Mr. Hickey took quickly to teaching, and to his new hometown. The city seemed to embody everything he dreamed of for a democratic culture — art galleries nestled beside giant casino-hotels, opera singers trading stages with lion tamers, and all of it filtered through the hustle and bustle of commerce.
“Las Vegas is a risk-oriented culture,” he told The New York Times in 2002. “If you’re not taking any chances, you’re not having any fun.”
He married Dr. Lumpkin in 1993. She taught alongside her husband at the University of Nevada, Las Vegas, for several years, and in 2010 they moved to the University of New Mexico and settled in Santa Fe.

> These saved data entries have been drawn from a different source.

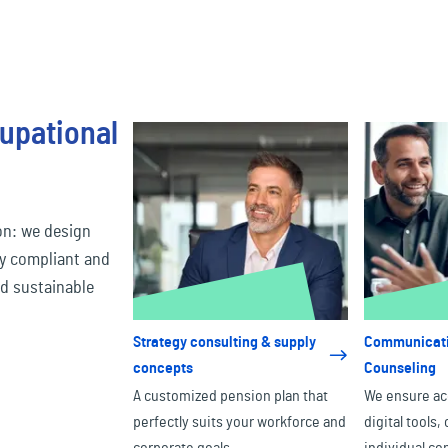
upational
on: we design
ly compliant and
nd sustainable
Strategy consulting & supply
Communicati
concepts
Counseling
A customized pension plan that
We ensure ac
perfectly suits your workforce and
digital tools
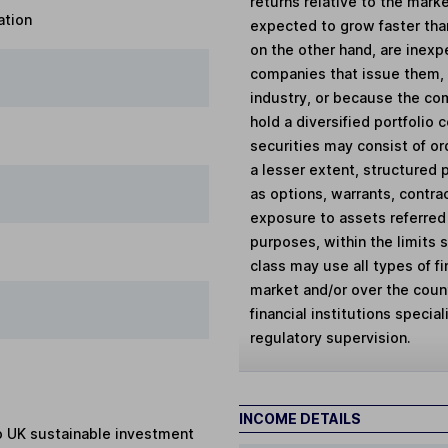
returns relative to the mar
ation
expected to grow faster tha
on the other hand, are inex
companies that issue them, 
industry, or because the co
hold a diversified portfolio
securities may consist of or
a lesser extent, structured 
as options, warrants, contrac
exposure to assets referred
purposes, within the limits 
class may use all types of f
market and/or over the coun
financial institutions specia
regulatory supervision.
INCOME DETAILS
to UK sustainable investment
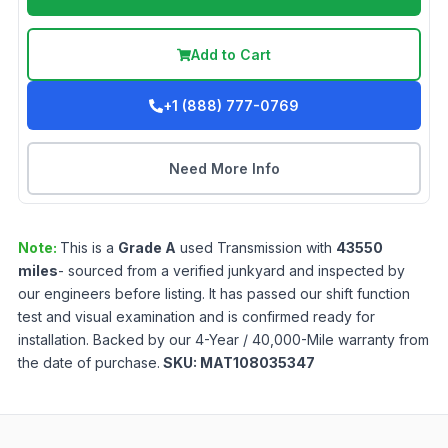
Add to Cart
+1 (888) 777-0769
Need More Info
Note:
This is a
Grade
A
used
Transmission
with
43550
miles
- sourced from a verified junkyard and inspected by
our engineers before listing. It has passed our shift function
test and visual examination and is confirmed ready for
installation. Backed by our 4-Year / 40,000-Mile warranty from
the date of purchase.
SKU:
MAT108035347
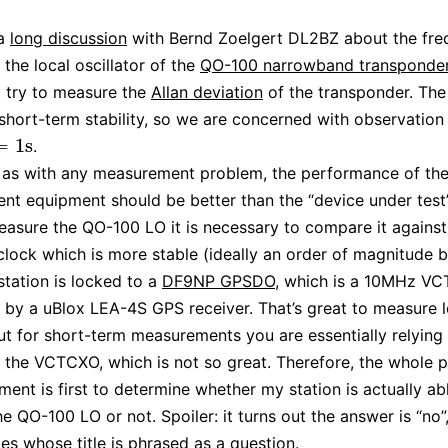
 a
long discussion
with Bernd Zoelgert DL2BZ about the fr
f the local oscillator of the
QO-100 narrowband transponde
 try to measure the
Allan deviation
of the transponder. The
 short-term stability, so we are concerned with observation 
=
1
s
.
1
s
 as with any measurement problem, the performance of th
t equipment should be better than the “device under test”.
easure the QO-100 LO it is necessary to compare it against
clock which is more stable (ideally an order of magnitude b
tation is locked to a
DF9NP GPSDO
, which is a 10MHz V
d by a uBlox LEA-4S GPS receiver. That’s great to measure 
 but for short-term measurements you are essentially relying
of the VCTCXO, which is not so great. Therefore, the whole 
iment is first to determine whether my station is actually ab
e QO-100 LO or not. Spoiler: it turns out the answer is “no”,
les whose title is phrased as a question.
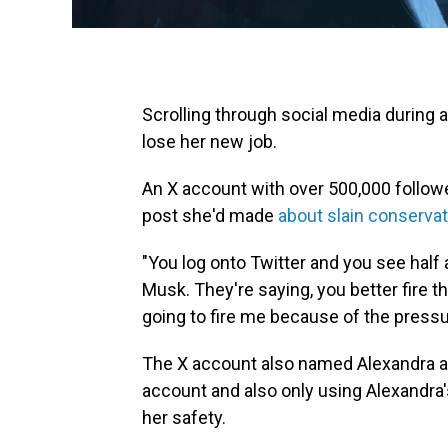
Scrolling through social media during 
lose her new job.
An X account with over 500,000 follow
post she'd made
about slain conservati
"You log onto Twitter and you see half 
Musk. They're saying, you better fire t
going to fire me because of the pressu
The X account also named Alexandra a
account and also only using Alexandr
her safety.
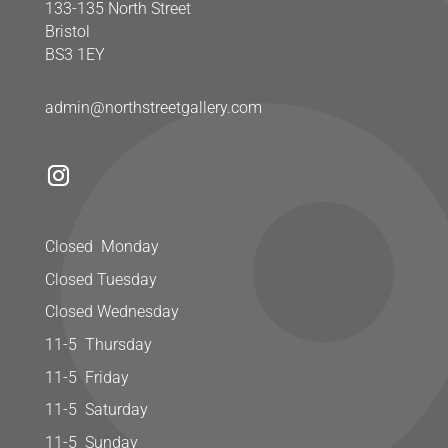
133-135 North Street
Bristol
BS3 1EY
admin@northstreetgallery.com
Closed Monday
Closed Tuesday
Closed Wednesday
11-5 Thursday
11-5 Friday
11-5 Saturday
11-5 Sunday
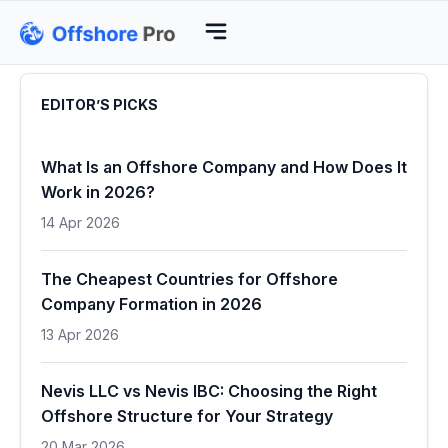
EDITOR’S PICKS
What Is an Offshore Company and How Does It
Work in 2026?
14 Apr 2026
The Cheapest Countries for Offshore
Company Formation in 2026
13 Apr 2026
Nevis LLC vs Nevis IBC: Choosing the Right
Offshore Structure for Your Strategy
20 Mar 2026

Along with his wife, he is survived by his brother, Michael Hickey.
Facing health problems, Mr. Hickey retired from teaching in 2012. But he kept writing, including on Facebook. Two edited collections of his posts, “Wasted Words” and “Dust Bunnies,” appeared in 2016. Another book, “25 Women: Essays on Their Art,” also published in 2016, raised the eyebrows of those who still viewed him as an unreconstructed male chauvinist.
And he continued to poke back at all the forces and institutions that he insisted had ruined the art world he had known as a younger man. He held identity politics in particular disdain, he told The Los Angeles Times in 2014, for dividing otherwise like-minded people into antagonistic categories.
“Identity politics tribalized the art underground and broke up the dissonant tone of it — a tribe of women, a tribe of Black people, a tribe of gay people,” he said. “It used to be all of us, together, just down in the dirt.”